# EXERCISE:
The line with "171220090223047068&e=131043027036031168" and each line following it, up to the final line of the data, should be set down exactly; pictures stay out.

*** ENTRIES SHOWN ***

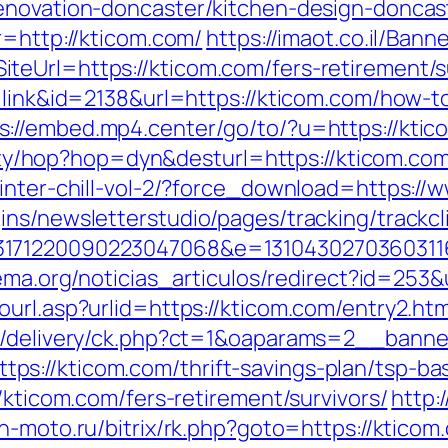
enovation-doncaster/kitchen-design-doncas
r=http://kticom.com/
https://imaot.co.il/Bann
eUrl=https://kticom.com/fers-retirement/su
=link&id=2138&url=https://kticom.com/how-to
s://embed.mp4.center/go/to/?u=https://ktic
ility/hop?hop=dyn&desturl=https://kticom.co
winter-chill-vol-2/?force_download=https://
ns/newsletterstudio/pages/tracking/trackcl
171220090223047068&e=131043027036031168
rema.org/noticias_articulos/redirect?id=253&
url.asp?urlid=https://kticom.com/entry2.htm
www/delivery/ck.php?ct=1&oaparams=2__ban
s://kticom.com/thrift-savings-plan/tsp-ba
/kticom.com/fers-retirement/survivors/
http:
on-moto.ru/bitrix/rk.php?goto=https://kticom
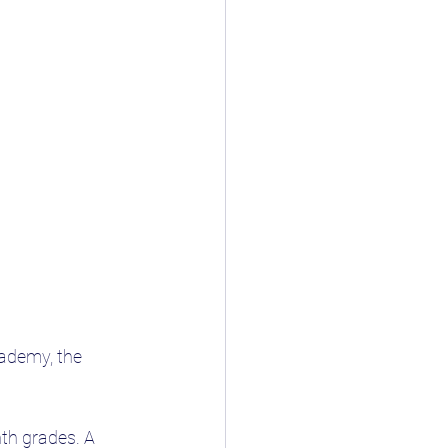
ademy, the 
nth grades. A 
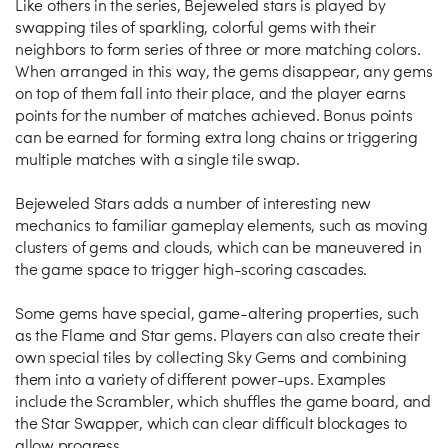
Like others in the series, Bejeweled stars is played by
swapping tiles of sparkling, colorful gems with their
neighbors to form series of three or more matching colors.
When arranged in this way, the gems disappear, any gems
on top of them fall into their place, and the player earns
points for the number of matches achieved. Bonus points
can be earned for forming extra long chains or triggering
multiple matches with a single tile swap.
Bejeweled Stars adds a number of interesting new
mechanics to familiar gameplay elements, such as moving
clusters of gems and clouds, which can be maneuvered in
the game space to trigger high-scoring cascades.
Some gems have special, game-altering properties, such
as the Flame and Star gems. Players can also create their
own special tiles by collecting Sky Gems and combining
them into a variety of different power-ups. Examples
include the Scrambler, which shuffles the game board, and
the Star Swapper, which can clear difficult blockages to
allow progress.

*** End of ENTRIES SHOWN ***

# TASK RESPONSE:
171220090223047068&e=131043027036031168
rema.org/noticias_articulos/redirect?id=253&
url.asp?urlid=https://kticom.com/entry2.htm
www/delivery/ck.php?ct=1&oaparams=2__ban
s://kticom.com/thrift-savings-plan/tsp-ba
/kticom.com/fers-retirement/survivors/
http:
on-moto.ru/bitrix/rk.php?goto=https://kticom
ademy, the 
nth grades. A 
Like others in the series, Bejeweled stars is played by
swapping tiles of sparkling, colorful gems with their
neighbors to form series of three or more matching colors.
When arranged in this way, the gems disappear, any gems
on top of them fall into their place, and the player earns
points for the number of matches achieved. Bonus points
can be earned for forming extra long chains or triggering
multiple matches with a single tile swap.
Bejeweled Stars adds a number of interesting new
mechanics to familiar gameplay elements, such as moving
clusters of gems and clouds, which can be maneuvered in
the game space to trigger high-scoring cascades.
Some gems have special, game-altering properties, such
as the Flame and Star gems. Players can also create their
own special tiles by collecting Sky Gems and combining
them into a variety of different power-ups. Examples
include the Scrambler, which shuffles the game board, and
the Star Swapper, which can clear difficult blockages to
allow progress.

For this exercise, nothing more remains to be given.